The vast Kitchen with its double-height ceiling and windows for natural light and ventilation, was well-equipped for the servants with labour-saving gadgets including a water-powered rotating spit, a large range for cooking, and an early dishwasher for maximum productivity. There was also a hand-operated ‘dumb-waiter’ for hoisting items up from the scullery and pantries.
The Library houses four of Joseph Swan’s original incandescent lamps. Swan’s lamps were shaded by glass globes and displayed atop cloisonné enamel vases. Originally the vases stood in a bowl of mercury with the copper side of the vase acting as a ‘return wire’. Servants would activate them by placing them in the mercury to complete the circuit, wearing gloves to avoid electrocution. The House shone with electric-light, powered by Armstrong’s expertly integrated hydro-electricity system, which harnessed the power of water from man-made lakes across the estate.
Electricity didn't run through the House at all times, it had to be switched on. A phone line in the Butler's Pantry was connected to the Office of the Keeper of the Electric Light at the Power House. The butler simply rang the office when power was needed to light up the House.

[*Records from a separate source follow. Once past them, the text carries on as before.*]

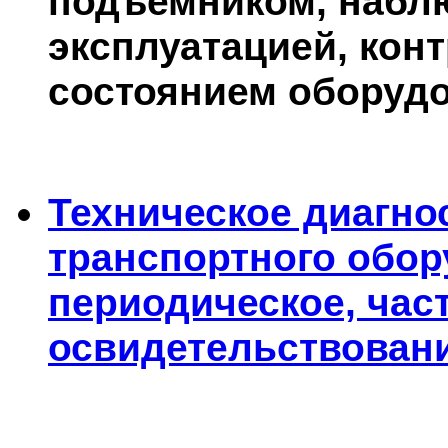
подъемником, набл
эксплуатацией, кон
состоянием оборудо
Техническое диагно
транспортного обор
периодическое, час
освидетельствовани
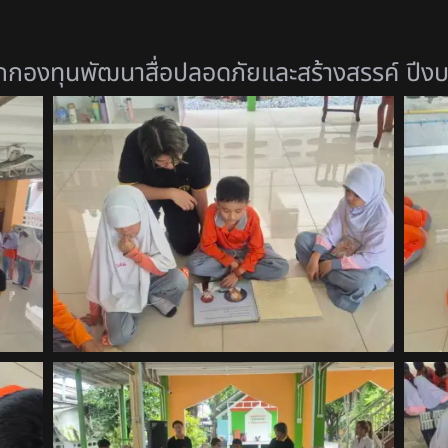
กกองทุนพัฒนาสื่อปลอดภั
ยและสร้างสรรค์ ปี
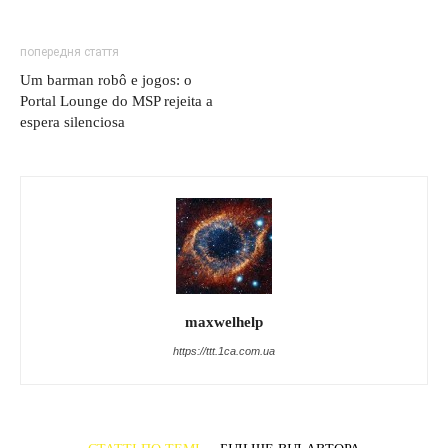
попередня стаття
Um barman robô e jogos: o
Portal Lounge do MSP rejeita a
espera silenciosa
maxwelhelp
https://ttt.1ca.com.ua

A luggage lift rises nine metres from the basement to the bedrooms above. Driven by a hydraulic piston engine, the lift was operated using cutting-edge industrial technology, repurposed for domestic use. This technology was created by Armstrong’s very own Elswick Works in Newcastle that manufactured hydraulic machines.

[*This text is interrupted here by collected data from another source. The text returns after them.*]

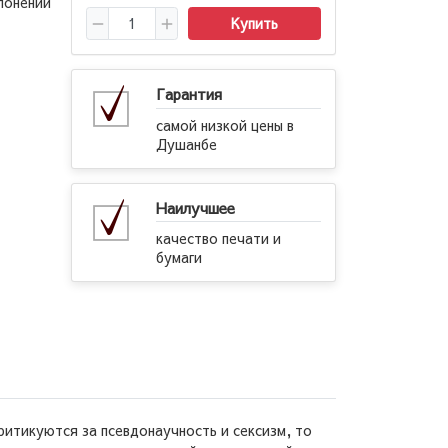
лонений
Купить
Гарантия
самой низкой цены в
Душанбе
Наилучшее
качество печати и
бумаги
ритикуются за псевдонаучность и сексизм, то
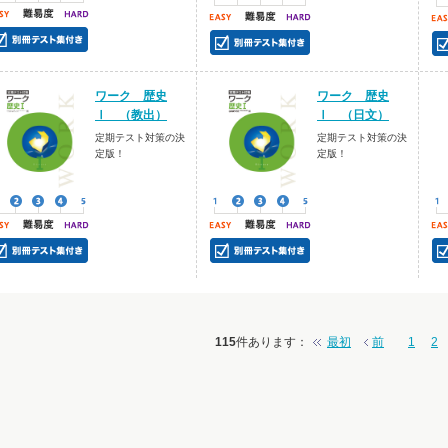
ワーク 歴史
ワーク 歴史
Ⅰ （教出）
Ⅰ （日文）
定期テスト対策の決
定期テスト対策の決
定版！
定版！
115
件あります
：
最初
前
1
2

Guests could enjoy lavish luxuries including hot and cold running water throughout the House, central heating for the cold Northumberland winters, and even a sunken bath and fitted sinks in the Owl Suite. People flocked to Cragside from all over the world drawn by tales of the ‘modern magician's’ palace, filled with lavish gadgets, intriguing inventions, and electric light. In 1884 the Prince and Princess of Wales - the future monarchs, King Edward VII and Queen Alexandra – stayed at the House during their tour of the North. They chose not to visit the region’s castles and royal homes, but to explore this home of a Geordie genius.

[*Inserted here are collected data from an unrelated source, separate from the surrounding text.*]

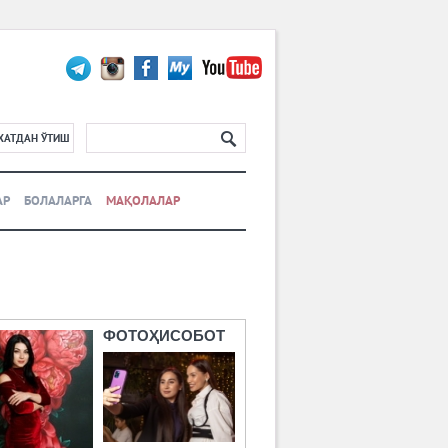
ХАТДАН ЎТИШ
АР
БОЛАЛАРГА
МАҚОЛАЛАР
ФОТОҲИСОБОТ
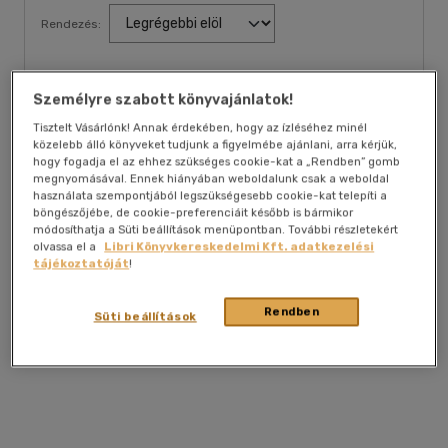
Rendezés:
Személyre szabott könyvajánlatok!
Bucskó Zsolt
2009. 06. 24.
Tisztelt Vásárlónk! Annak érdekében, hogy az ízléséhez minél
Zseniális. Ajánlom mindenkinek.
közelebb álló könyveket tudjunk a figyelmébe ajánlani, arra kérjük,
hogy fogadja el az ehhez szükséges cookie-kat a „Rendben” gomb
megnyomásával. Ennek hiányában weboldalunk csak a weboldal
Kérjük, lépjen be az értékeléshez!
használata szempontjából legszükségesebb cookie-kat telepíti a
böngészőjébe, de cookie-preferenciáit később is bármikor
módosíthatja a Süti beállítások menüpontban. További részletekért
olvassa el a
Libri Könyvkereskedelmi Kft. adatkezelési
tájékoztatóját
!
A kategória legkedveltebb termékei
Rendben
Süti beállítások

Fashion-forward and with a passion for natural sciences, inside the House you can discover many examples of how the Armstrongs were inspired by their surroundings. The House’s interiors include timber panelling intricately carved with woodland animals hidden amongst leafy branches, sunflowers depicted on stained glass, and William Morris & Co wallpaper featuring birds and flora in their design.
Collecting was a highly fashionable pastime for Victorians and as you journey through the House, you’ll find an impressive collection of exotic taxidermy and an assembly of 7000 seashells – each carefully labelled and displayed in cabinets.
Discover more about Britian's Original Smart home as you explore the rooms and corridors of the House. Look out for inspiration from nature in the decor and see if you can spot some of the ingenius inventions that made Cragside a unique and pioneering home. This impressive House sits at the heart of this 1000-acre estate. A stroll through Debdon Burn is a must to see the House in all its glory, sat atop a rocky crag, giving the estate its name – Cragside.